Schwelm..  99 Prozent der 12- bis 19-Jährigen haben ein eigenes Smartphone, 91 Prozent mit Internet-Anschluss. Diese Fakten nannte die stellvertretende AWo-Bereichsleiterin Muna Hischma bei der mittlerweile dritten Fachtagung „Hinschauen, Gewalt verhindern und Opfer schützen“, zu der mehr als 80 Fach- und Leitungskräfte aus Schulen, Jugendhilfe, Kindertageseinrichtungen und Offener Ganztagsschule aus dem gesamten Ennepe-Ruhr-Kreis auf Einladung der AWO EN ins Schwelmer Ibach-Haus gekommen waren. „Wir sprechen nicht mehr miteinander, wir schicken uns nur noch Nachrichten“, stellte Bürgermeister Jochen Stobbe in seiner Begrüßung fest und fragte: „Wo sind die Ursachen?“ Auch darum ging es bei dieser Tagung.

Hischma hatte im Vorfeld viele Kooperationspartner nach ihren Themenwünschen befragt.

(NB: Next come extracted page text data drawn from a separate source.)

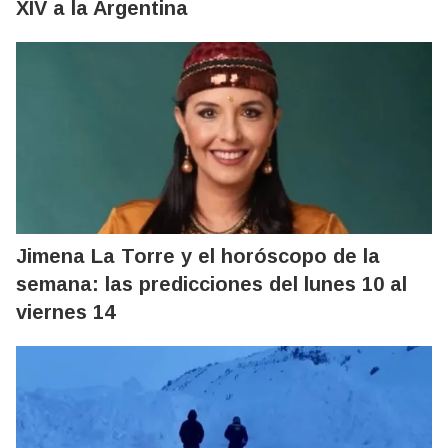
XIV a la Argentina
Jimena La Torre y el horóscopo de la
semana: las predicciones del lunes 10 al
viernes 14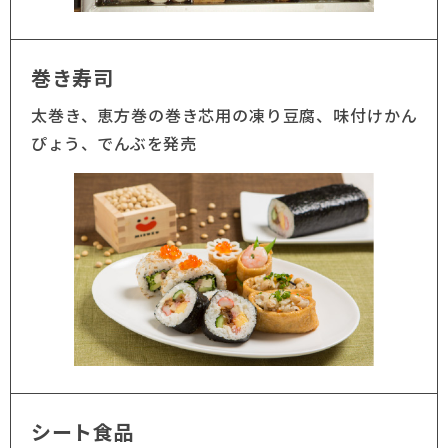
巻き寿司
太巻き、恵方巻の巻き芯用の凍り豆腐、味付けかん
ぴょう、でんぶを発売
シート食品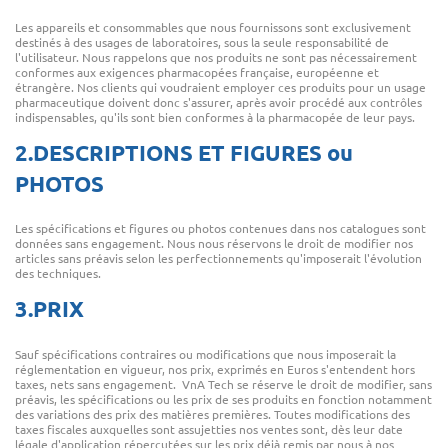
Les appareils et consommables que nous fournissons sont exclusivement
destinés à des usages de laboratoires, sous la seule responsabilité de
l'utilisateur. Nous rappelons que nos produits ne sont pas nécessairement
conformes aux exigences pharmacopées française, européenne et
étrangère. Nos clients qui voudraient employer ces produits pour un usage
pharmaceutique doivent donc s'assurer, après avoir procédé aux contrôles
indispensables, qu'ils sont bien conformes à la pharmacopée de leur pays.
2.DESCRIPTIONS ET FIGURES ou
PHOTOS
Les spécifications et figures ou photos contenues dans nos catalogues sont
données sans engagement. Nous nous réservons le droit de modifier nos
articles sans préavis selon les perfectionnements qu'imposerait l'évolution
des techniques.
3.PRIX
Sauf spécifications contraires ou modifications que nous imposerait la
réglementation en vigueur, nos prix, exprimés en Euros s'entendent hors
taxes, nets sans engagement. VnA Tech se réserve le droit de modifier, sans
préavis, les spécifications ou les prix de ses produits en fonction notamment
des variations des prix des matières premières. Toutes modifications des
taxes fiscales auxquelles sont assujetties nos ventes sont, dès leur date
légale d'application répercutées sur les prix déjà remis par nous à nos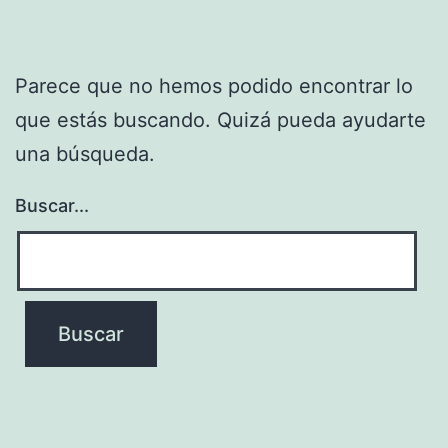
Parece que no hemos podido encontrar lo
que estás buscando. Quizá pueda ayudarte
una búsqueda.
Buscar...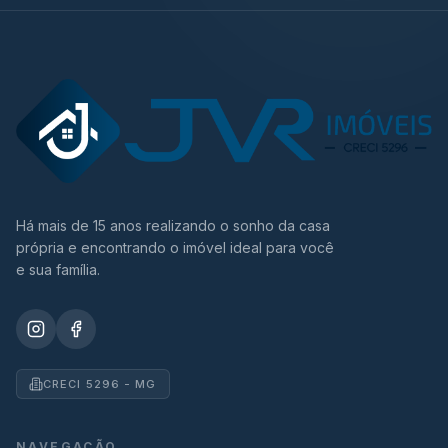
Há mais de 15 anos realizando o sonho da casa
própria e encontrando o imóvel ideal para você
e sua família.
CRECI 5296 - MG
NAVEGAÇÃO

Daraus sind drei Fachforen entstanden, die von ausgewiesenen Experten geleitet wurden. Jugendpsychiater Dr. Stefan Kimm analysierte, wann man den Internetkonsum von Kindern und Jugendlichen als Sucht bezeichnen und was man dagegen tun kann. Gordon Jensen vom NRW-Innenministerium und Hilal Simsek (Wegweiser Bochum) gingen der Frage nach, was extremistischen Salafismus für Jugendliche so attraktiv macht, und Prof. Holger Schmidt (FH Dortmund) erläuterte, wie Einrichtungen und Institutionen der Gewaltbereitschaft vorbeugen können.

Jochen Stobbe machte deutlich, dass es „Mobbing“ schon immer gegeben habe, „auch als es das Wort noch gar nicht gab.“ Da wurde man von einer überschaubaren Gruppe gehänselt und geärgert, suchte sich, wenn es gut ging, neue Freunde und der alte Ärger war bald vergessen. Heute gebe es keine Freunde mehr, sondern nur noch „Follower“. Um überhaupt noch beachtet zu werden, stellten die jungen Menschen „immer aberwitzigere Bilder“ von sich in die Soziale Netzwerke. „Am Ende zählen nur die zehn Sekunden Aufmerksamkeit, die so etwas erzeugt“, meinte Stobbe.

Auch 2016 wird es wieder einen n Fachtag geben. Themenwünsche können ab sofort genannt werden.